ACI World does not consider member airports as “customers” or a “market” for APEX services per se but instead as beneficiaries. ACI membership also is not a requirement to participate in APEX but is advantageous. “The main APEX services are oriented toward ACI members, so the program definitely is for the members,” Cioranu said. “If we have a request from a non-member airport, we definitely will give it consideration — provided that we have the resources and such a safety review would not be detrimental to a member, such as postponing a scheduled safety review or creating an inconvenience.
“Any airport potentially could be a beneficiary of the program. We do not focus necessarily on developing states, developed states, a specific airport size or a region; APEX is open to everybody. Under our concept, however, we may focus on specific operational contexts or issues such as runway incursions and excursions or an SMS, which is not yet in place at some airports.”
Safety partners typically are selected for a team assigned to a particular mission. “We look at the ACI member airports in a region, and we contact them to see which has available a person with specific expertise and experience — for example, in aircraft rescue and firefighting,” Cioranu said.
The idea behind airport professionals exchanging safety knowledge and experience with their counterparts at other airports has several facets. “Peer-to-peer definitely means mutual respect and welcoming external assistance,” Cioranu said. ACI members might assume that sharing experiences in APEX is a one-way process, from safety partners to the host airport, but that has been disproved during the pilot phase. “It may be counterintuitive, but when the safety partners go home, they realize they have received great value and benefit — that this was a learning exercise for everybody. Looking beyond the processes at their own airport was like ‘thinking outside the box.’” Ongoing mentoring also is planned. Such a relationship developed when ACSA invited people from Maputo to receive further training in South Africa and began considering further exchanges, he noted.

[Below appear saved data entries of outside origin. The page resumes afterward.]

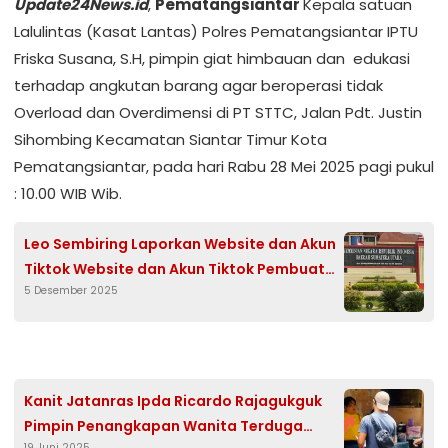
Update24News.id
,
Pematangsiantar
Kepala satuan
Lalulintas (Kasat Lantas) Polres Pematangsiantar IPTU
Friska Susana, S.H, pimpin giat himbauan dan edukasi
terhadap angkutan barang agar beroperasi tidak
Overload dan Overdimensi di PT STTC, Jalan Pdt. Justin
Sihombing Kecamatan Siantar Timur Kota
Pematangsiantar, pada hari Rabu 28 Mei 2025 pagi pukul
: 10.00 WIB Wib.
Leo Sembiring Laporkan Website dan Akun
Tiktok Website dan Akun Tiktok Pembuat
5 Desember 2025
Fitnah ke Polda Sumut
Kanit Jatanras Ipda Ricardo Rajagukguk
Pimpin Penangkapan Wanita Terduga
19 Juni 2025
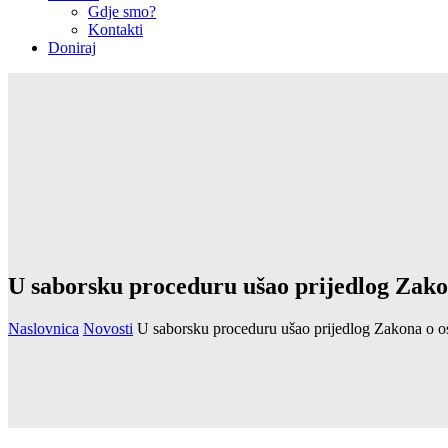
Gdje smo?
Kontakti
Doniraj
U saborsku proceduru ušao prijedlog Zakon
Naslovnica
Novosti
U saborsku proceduru ušao prijedlog Zakona o os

So far, ACI World has been able to accommodate every airport seeking APEX services, although not necessarily for specific dates requested. “We’re now treating every request on a first-come, first-served basis unless there’s a specific reason why an airport’s request would need to be given higher priority,” he said.

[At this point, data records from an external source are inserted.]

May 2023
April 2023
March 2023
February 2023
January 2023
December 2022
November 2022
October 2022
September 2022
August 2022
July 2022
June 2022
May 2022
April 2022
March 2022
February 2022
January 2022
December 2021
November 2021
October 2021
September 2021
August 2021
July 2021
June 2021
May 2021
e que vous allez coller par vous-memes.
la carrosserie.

Because APEX processes were set up to move from the airport-request stage to the final-report stage within 16 weeks, any airport facing an acute safety issue should be able to receive timely assistance after APEX has completed the pilot phase. Procedures in that event would include consultation with ICAO in evaluating the urgency and defining the mission.

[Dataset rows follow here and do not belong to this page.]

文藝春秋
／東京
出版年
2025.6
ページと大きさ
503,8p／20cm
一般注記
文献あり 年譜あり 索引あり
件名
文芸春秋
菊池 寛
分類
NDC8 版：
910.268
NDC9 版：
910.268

Also envisioned are scenarios in which a state requests APEX safety reviews of multiple airports at or around the same time. This scenario aligns with the APEX intent to encourage former host airports to take turns as safety partners within their state. “It makes perfect sense to have people coming from other airports to attend a safety review in the same state to gain the methodology, knowledge and access to a pool of experts,” Cioranu said.
The final report produced after a safety review is important. But relatively speaking, this step is a formality compared with the APEX exit debriefing and the immediate steps taken by the host airport to begin implementing its action plan. “The debriefing involves the senior management at the host airport, and whoever else they deem necessary,” Cioranu said. “Whatever the final report says will have been known from the debriefing.”
After the final report has been delivered, APEX will be open to requests for less-intensive on-site visits by a few safety partners who can lend support to implementation of the host airport’s action plan.
- ACI World. APEX Reference Document. Version 1.2, Feb. 2, 2012. The data are from USOAP 2009 results, ACI said.